Nope, not in FL. I've seen large snails but no slugs. I think it's too hot/humid, where I am at least.


----------



## Aczdreign (Jun 15, 2010)

BLUE PIT BULL MAN said:


> yeah i never thought about any of that. i was raised by people who showed me things like pouring salt on slugs.


same here.
even small slugs/snails are huge pests if you're trying to grow fruit or vegetables, so we always killed them.
and even now, as an adult, I go out of my way to keep my yard free of slugs, cause they always find their way into my herb garden.

lol and one that big would devour the whole thing overnight


----------



## aimee235 (Apr 29, 2007)

Thanks! I try not to make her afraid of them since she naturally isn't and they won't hurt her. One of her grandma's made her afraid of spiders though. I've been working with her for a while not to scream when she sees them.lol

If I grow a garden up here I was going to put copper around it. They sell some flashing like stuff just to keep the snails/slugs away.


----------



## aimee235 (Apr 29, 2007)

Lex's Guardian said:


> Nope, not in FL. I've seen large snails but no slugs. I think it's too hot/humid, where I am at least.


I like snails. lol.


----------



## Black Rabbit (Nov 14, 2009)

Ryan always salts them every time he sees one.
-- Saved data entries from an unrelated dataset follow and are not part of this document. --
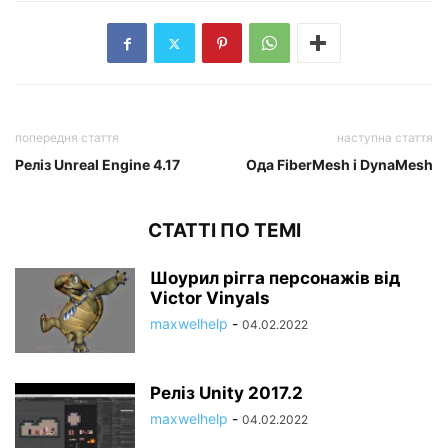
попередня стаття
наступна стаття
Реліз Unreal Engine 4.17
Ода FiberMesh і DynaMesh
СТАТТІ ПО ТЕМІ
Шоурил рігга персонажів від
Victor Vinyals
maxwelhelp
-
04.02.2022
Реліз Unity 2017.2
maxwelhelp
-
04.02.2022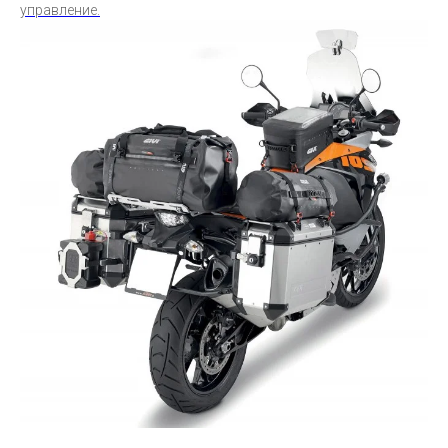
управление.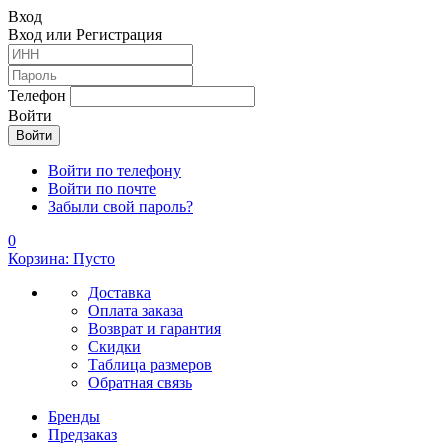
Вход
Вход или Регистрация
Телефон
Войти
Войти по телефону
Войти по почте
Забыли свой пароль?
0
Корзина: Пусто
Доставка
Оплата заказа
Возврат и гарантия
Скидки
Таблица размеров
Обратная связь
Бренды
Предзаказ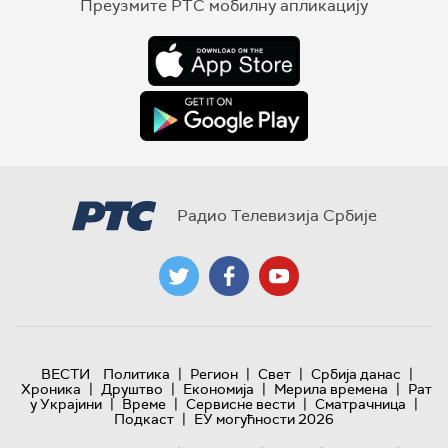
Преузмите РТС мобилну апликацију
Радио Телевизија Србије
|
|
|
|
ВЕСТИ
Политика
Регион
Свет
Србија данас
|
|
|
|
Хроника
Друштво
Економија
Мерила времена
Рат
|
|
|
|
у Украјини
Време
Сервисне вести
Сматрачница
|
Подкаст
ЕУ могућности 2026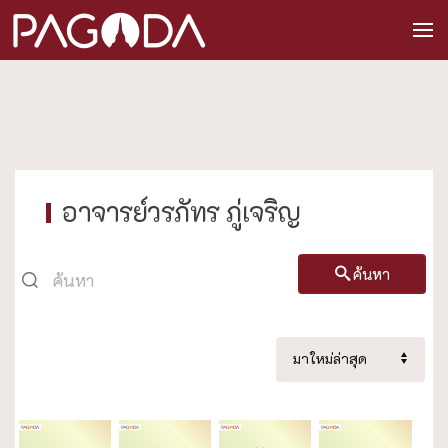
อาจารย์วรภัทร ภู่เจริญ
ค้นหา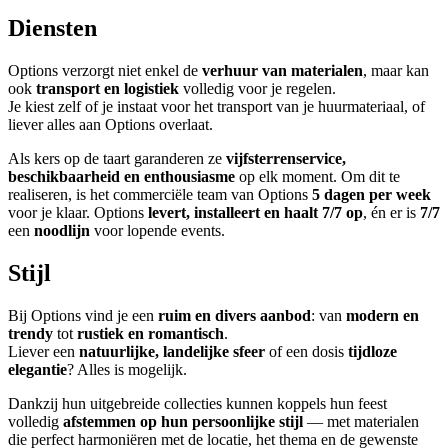
Diensten
Options verzorgt niet enkel de
verhuur van materialen
, maar kan
ook
transport en logistiek
volledig voor je regelen.
Je kiest zelf of je instaat voor het transport van je huurmateriaal, of
liever alles aan Options overlaat.
Als kers op de taart garanderen ze
vijfsterrenservice,
beschikbaarheid en enthousiasme
op elk moment. Om dit te
realiseren, is het commerciële team van Options
5 dagen per week
voor je klaar. Options
levert, installeert en haalt 7/7 op
, én er is
7/7
een
noodlijn
voor lopende events.
Stijl
Bij Options vind je een
ruim en divers aanbod
: van
modern en
trendy
tot
rustiek en romantisch
.
Liever een
natuurlijke, landelijke sfeer
of een dosis
tijdloze
elegantie
? Alles is mogelijk.
Dankzij hun uitgebreide collecties kunnen koppels hun feest
volledig
afstemmen op hun persoonlijke stijl
— met materialen
die perfect harmoniëren met de locatie, het thema en de gewenste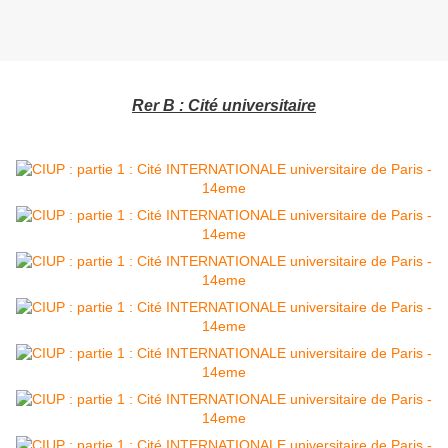
Rer B : Cité universitaire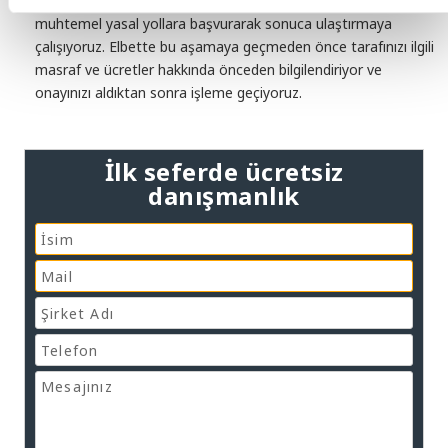
durumunda, sizinde onayınız alındıktan sonra, ilgili konuyu
muhtemel yasal yollara başvurarak sonuca ulaştırmaya
çalışıyoruz. Elbette bu aşamaya geçmeden önce tarafınızı ilgili
masraf ve ücretler hakkında önceden bilgilendiriyor ve
onayınızı aldıktan sonra işleme geçiyoruz.
İlk seferde ücretsiz
danışmanlık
It's kinda sad


----------



## Lex's Guardian (Aug 8, 2009)

aimee235 said:


> I like snails. lol.


HaHa - I remember when I was little I liked playing with Rolly Pollies & bubbles, that was it for outside entertainment... Wasn't too hip on getting dirty though I loved making messes. I was busy with barbies & trying to make a water bed out of plastic grocery bags... Or getting into other things I shouldn't be touching, like grandmas perfume... For some reason I thought she'd like her perfumes filled with water better >.<


----------



## aimee235 (Apr 29, 2007)

lol. I remember playing with rolly pollies. My mom always hated it when I got into her photo albums and cut people out of pictures so I could glue them on paper.


----------